Reporter: Dimas Andi | Editor: Tendi Mahadi
Sementara itu, Peneliti Ekonomi Digital Institue for Development of Economics and Finance (Indef) Nailul Huda mengatakan, berakhirnya rezim suku bunga acuan rendah sejak 2022 serta ketidakpastian global di atas kertas dapat berimbas pada tren merger dan akuisisi di Indonesia sepanjang 2023.
Sebab, tingkat suku bunga acuan yang tinggi akan membuat biaya akuisisi membengkak, apalagi jika korporasi yang terlibat memakai pendanaan berupa pinjaman.
"Modal untuk merger juga meningkat tatkala suku bunga acuan berada di level yang tinggi," kata dia, Kamis (26/10).

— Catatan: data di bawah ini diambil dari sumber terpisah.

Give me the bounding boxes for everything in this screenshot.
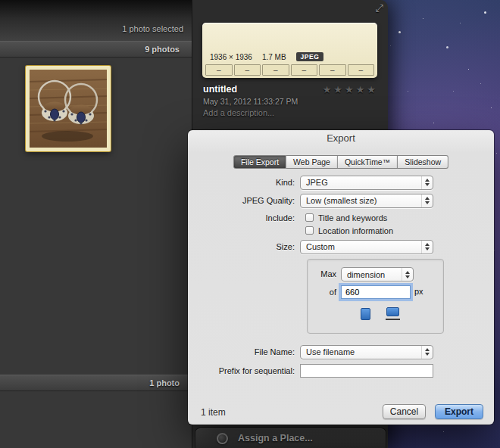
location-info-checkbox[interactable] xyxy=(305,226,314,235)
album-header: 9 photos xyxy=(0,41,192,58)
kind-dropdown[interactable]: JPEG xyxy=(300,176,433,190)
dash-cell: – xyxy=(234,64,261,76)
photo-filesize: 1.7 MB xyxy=(262,53,286,61)
size-row: Size: Custom xyxy=(188,239,433,254)
size-value: Custom xyxy=(301,242,421,251)
tab-slideshow[interactable]: Slideshow xyxy=(398,155,448,169)
earrings-photo xyxy=(30,70,107,148)
dash-cell: – xyxy=(319,64,346,76)
export-dialog: Export File Export Web Page QuickTime™ S… xyxy=(188,130,494,425)
quality-row: JPEG Quality: Low (smallest size) xyxy=(188,193,433,208)
add-description-field[interactable]: Add a description... xyxy=(203,108,274,117)
file-name-dropdown[interactable]: Use filename xyxy=(300,345,433,359)
tab-file-export[interactable]: File Export xyxy=(233,155,286,169)
film-info-row: 1936 × 1936 1.7 MB JPEG xyxy=(210,52,323,61)
dropdown-arrows-icon xyxy=(421,346,433,359)
kind-row: Kind: JPEG xyxy=(188,175,433,190)
item-count: 1 item xyxy=(201,407,226,418)
screen: ⤢ 1 photo selected 9 photos xyxy=(0,0,500,448)
landscape-icon xyxy=(386,307,399,316)
prefix-input[interactable] xyxy=(300,364,433,378)
selected-underline xyxy=(386,319,400,320)
photo-browser-pane: 1 photo selected 9 photos xyxy=(0,0,192,448)
kind-value: JPEG xyxy=(301,178,421,187)
assign-place-button[interactable]: Assign a Place... xyxy=(195,428,386,448)
dialog-title: Export xyxy=(188,130,494,147)
custom-size-group: Max dimension of px xyxy=(307,259,444,334)
title-keywords-label: Title and keywords xyxy=(318,213,387,222)
place-pin-icon xyxy=(217,433,228,444)
tab-quicktime[interactable]: QuickTime™ xyxy=(338,155,398,169)
dash-cell: – xyxy=(205,64,233,76)
format-badge: JPEG xyxy=(296,52,324,61)
file-name-row: File Name: Use filename xyxy=(188,344,433,359)
quality-label: JPEG Quality: xyxy=(188,196,300,205)
include-row: Include: xyxy=(188,210,300,226)
landscape-orientation-button[interactable] xyxy=(383,303,402,324)
photo-dimensions: 1936 × 1936 xyxy=(210,53,252,61)
selected-status-text: 1 photo selected xyxy=(122,24,183,33)
dropdown-arrows-icon xyxy=(402,268,413,281)
size-dropdown[interactable]: Custom xyxy=(300,240,433,254)
export-tabs: File Export Web Page QuickTime™ Slidesho… xyxy=(233,155,448,169)
tab-web-page[interactable]: Web Page xyxy=(286,155,338,169)
export-button[interactable]: Export xyxy=(435,404,483,419)
quality-dropdown[interactable]: Low (smallest size) xyxy=(300,194,433,208)
of-label: of xyxy=(308,288,336,297)
file-name-label: File Name: xyxy=(188,347,300,356)
dash-cell: – xyxy=(348,64,375,76)
px-unit-label: px xyxy=(414,287,423,296)
photo-thumbnail[interactable] xyxy=(26,66,111,151)
photo-title[interactable]: untitled xyxy=(203,84,237,95)
location-info-option: Location information xyxy=(305,225,393,236)
lower-album-header: 1 photo xyxy=(0,375,192,391)
portrait-icon xyxy=(361,308,370,320)
dropdown-arrows-icon xyxy=(421,176,433,189)
cancel-button[interactable]: Cancel xyxy=(383,404,426,419)
prefix-row: Prefix for sequential: xyxy=(188,363,433,378)
kind-label: Kind: xyxy=(188,178,300,187)
prefix-label: Prefix for sequential: xyxy=(188,366,300,375)
film-strip-preview: 1936 × 1936 1.7 MB JPEG – – – – – – xyxy=(202,23,377,78)
photo-date: May 31, 2012 11:33:27 PM xyxy=(203,97,298,106)
title-keywords-option: Title and keywords xyxy=(305,212,387,223)
expand-window-icon[interactable]: ⤢ xyxy=(376,3,383,13)
dash-cell: – xyxy=(262,64,289,76)
max-dimension-dropdown[interactable]: dimension xyxy=(341,267,414,282)
dash-cell: – xyxy=(291,64,318,76)
max-label: Max xyxy=(308,269,336,278)
quality-value: Low (smallest size) xyxy=(301,196,421,205)
star-rating[interactable]: ★★★★★ xyxy=(323,84,378,95)
dropdown-arrows-icon xyxy=(421,194,433,207)
assign-place-label: Assign a Place... xyxy=(238,433,313,443)
location-info-label: Location information xyxy=(318,226,393,235)
include-label: Include: xyxy=(188,213,300,222)
file-name-value: Use filename xyxy=(301,347,421,356)
max-dimension-value: dimension xyxy=(342,270,402,279)
dropdown-arrows-icon xyxy=(421,241,433,254)
max-size-input[interactable] xyxy=(341,285,411,299)
portrait-orientation-button[interactable] xyxy=(355,303,375,324)
browser-top-bar: 1 photo selected xyxy=(0,0,192,41)
title-keywords-checkbox[interactable] xyxy=(305,213,314,222)
film-dash-row: – – – – – – xyxy=(205,64,374,76)
size-label: Size: xyxy=(188,242,300,251)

Agenda Pemilu serentak pada 2024 juga menjadi pertimbangan bagi para pelaku bisnis yang hendak melakukan aksi merger dan akuisisi. Apalagi, efek Pemilu sudah dirasakan para pengusaha sejak tahun ini.

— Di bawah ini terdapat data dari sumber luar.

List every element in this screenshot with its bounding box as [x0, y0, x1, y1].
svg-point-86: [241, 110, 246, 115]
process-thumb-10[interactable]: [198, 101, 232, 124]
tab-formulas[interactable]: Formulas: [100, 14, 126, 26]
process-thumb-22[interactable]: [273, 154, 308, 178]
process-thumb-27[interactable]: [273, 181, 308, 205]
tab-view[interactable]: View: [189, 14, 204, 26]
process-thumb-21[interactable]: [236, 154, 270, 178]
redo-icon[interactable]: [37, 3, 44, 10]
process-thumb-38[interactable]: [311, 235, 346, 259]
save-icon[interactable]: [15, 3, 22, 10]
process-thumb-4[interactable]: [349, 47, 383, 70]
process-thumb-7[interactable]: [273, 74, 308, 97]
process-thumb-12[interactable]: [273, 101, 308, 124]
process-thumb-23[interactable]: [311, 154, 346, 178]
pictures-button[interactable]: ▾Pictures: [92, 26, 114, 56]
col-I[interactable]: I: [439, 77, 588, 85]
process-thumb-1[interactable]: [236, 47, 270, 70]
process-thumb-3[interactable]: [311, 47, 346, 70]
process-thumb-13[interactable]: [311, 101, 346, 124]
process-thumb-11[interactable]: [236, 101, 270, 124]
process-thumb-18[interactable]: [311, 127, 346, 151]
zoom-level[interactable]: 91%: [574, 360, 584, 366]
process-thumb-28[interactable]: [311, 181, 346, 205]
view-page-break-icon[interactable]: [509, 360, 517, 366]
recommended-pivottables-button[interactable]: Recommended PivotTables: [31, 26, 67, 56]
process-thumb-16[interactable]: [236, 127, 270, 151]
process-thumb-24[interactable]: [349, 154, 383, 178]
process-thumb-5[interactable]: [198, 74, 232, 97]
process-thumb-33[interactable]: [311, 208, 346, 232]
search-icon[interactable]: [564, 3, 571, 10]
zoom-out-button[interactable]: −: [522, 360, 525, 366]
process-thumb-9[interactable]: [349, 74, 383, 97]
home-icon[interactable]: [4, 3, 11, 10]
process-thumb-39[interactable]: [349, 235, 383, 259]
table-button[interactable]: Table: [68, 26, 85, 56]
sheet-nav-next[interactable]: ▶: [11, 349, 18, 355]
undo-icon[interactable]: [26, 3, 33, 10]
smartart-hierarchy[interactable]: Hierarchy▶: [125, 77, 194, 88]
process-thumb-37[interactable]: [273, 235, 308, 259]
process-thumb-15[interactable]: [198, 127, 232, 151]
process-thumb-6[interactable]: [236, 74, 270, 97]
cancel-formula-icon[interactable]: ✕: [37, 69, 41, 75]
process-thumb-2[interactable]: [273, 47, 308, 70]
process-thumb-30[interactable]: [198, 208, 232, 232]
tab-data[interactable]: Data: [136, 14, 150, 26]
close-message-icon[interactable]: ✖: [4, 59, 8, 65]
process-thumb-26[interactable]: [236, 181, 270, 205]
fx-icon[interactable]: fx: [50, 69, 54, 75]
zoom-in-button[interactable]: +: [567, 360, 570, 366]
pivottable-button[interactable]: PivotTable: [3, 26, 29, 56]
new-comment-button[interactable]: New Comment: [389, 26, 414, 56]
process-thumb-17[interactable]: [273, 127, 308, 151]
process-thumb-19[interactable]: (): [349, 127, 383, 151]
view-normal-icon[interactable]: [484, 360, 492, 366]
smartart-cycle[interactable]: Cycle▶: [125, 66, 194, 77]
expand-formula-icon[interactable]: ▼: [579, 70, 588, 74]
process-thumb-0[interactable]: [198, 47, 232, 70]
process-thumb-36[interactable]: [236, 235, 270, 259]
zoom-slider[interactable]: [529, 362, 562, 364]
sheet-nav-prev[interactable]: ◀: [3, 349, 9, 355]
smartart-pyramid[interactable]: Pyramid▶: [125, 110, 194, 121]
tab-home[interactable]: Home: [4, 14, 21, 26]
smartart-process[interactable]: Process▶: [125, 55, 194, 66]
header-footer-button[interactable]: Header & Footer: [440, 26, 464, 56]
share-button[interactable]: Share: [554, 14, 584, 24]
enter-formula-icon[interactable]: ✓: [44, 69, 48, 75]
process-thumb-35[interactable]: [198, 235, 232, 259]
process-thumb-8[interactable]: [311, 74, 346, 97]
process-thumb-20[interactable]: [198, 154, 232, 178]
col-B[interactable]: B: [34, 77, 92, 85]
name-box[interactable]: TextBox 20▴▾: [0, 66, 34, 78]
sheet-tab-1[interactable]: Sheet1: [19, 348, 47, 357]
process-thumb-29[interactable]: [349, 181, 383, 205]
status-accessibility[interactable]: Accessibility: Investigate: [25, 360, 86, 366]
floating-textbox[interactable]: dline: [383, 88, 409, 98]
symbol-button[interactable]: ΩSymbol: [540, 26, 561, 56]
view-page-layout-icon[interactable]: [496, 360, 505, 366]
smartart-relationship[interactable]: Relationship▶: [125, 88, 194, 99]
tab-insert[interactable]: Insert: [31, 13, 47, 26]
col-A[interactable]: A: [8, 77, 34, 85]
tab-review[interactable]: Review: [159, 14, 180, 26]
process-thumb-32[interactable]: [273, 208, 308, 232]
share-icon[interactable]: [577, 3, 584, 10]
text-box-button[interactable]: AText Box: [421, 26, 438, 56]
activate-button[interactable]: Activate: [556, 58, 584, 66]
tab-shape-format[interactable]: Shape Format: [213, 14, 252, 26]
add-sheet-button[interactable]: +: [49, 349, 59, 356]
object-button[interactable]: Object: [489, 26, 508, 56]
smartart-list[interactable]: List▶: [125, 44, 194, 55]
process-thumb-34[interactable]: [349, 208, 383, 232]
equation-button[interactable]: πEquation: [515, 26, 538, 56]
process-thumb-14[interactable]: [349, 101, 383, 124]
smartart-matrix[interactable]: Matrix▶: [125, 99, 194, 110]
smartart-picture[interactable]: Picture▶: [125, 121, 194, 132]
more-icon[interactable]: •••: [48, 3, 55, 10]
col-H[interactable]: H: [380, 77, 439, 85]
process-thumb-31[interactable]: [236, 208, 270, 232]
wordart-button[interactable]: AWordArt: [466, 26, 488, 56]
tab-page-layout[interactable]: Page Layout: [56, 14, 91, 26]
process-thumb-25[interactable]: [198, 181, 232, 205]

Bukan tidak mungkin beberapa perusahaan akan cenderung wait and see dan melihat kondisi politik dalam beberapa waktu mendatang, termasuk menunggu arah kebijakan pemerintahan baru Indonesia setelah pemilu. Faktor seperti ini bisa mempengaruhi tren merger dan akuisisi di Tanah Air baik pada sisa tahun ini maupun tahun depan.
"Sektor yang masih mungkin sering terlibat dalam aksi merger dan akuisisi adalah sektor yang di-endorse oleh pemerintah," tandas dia.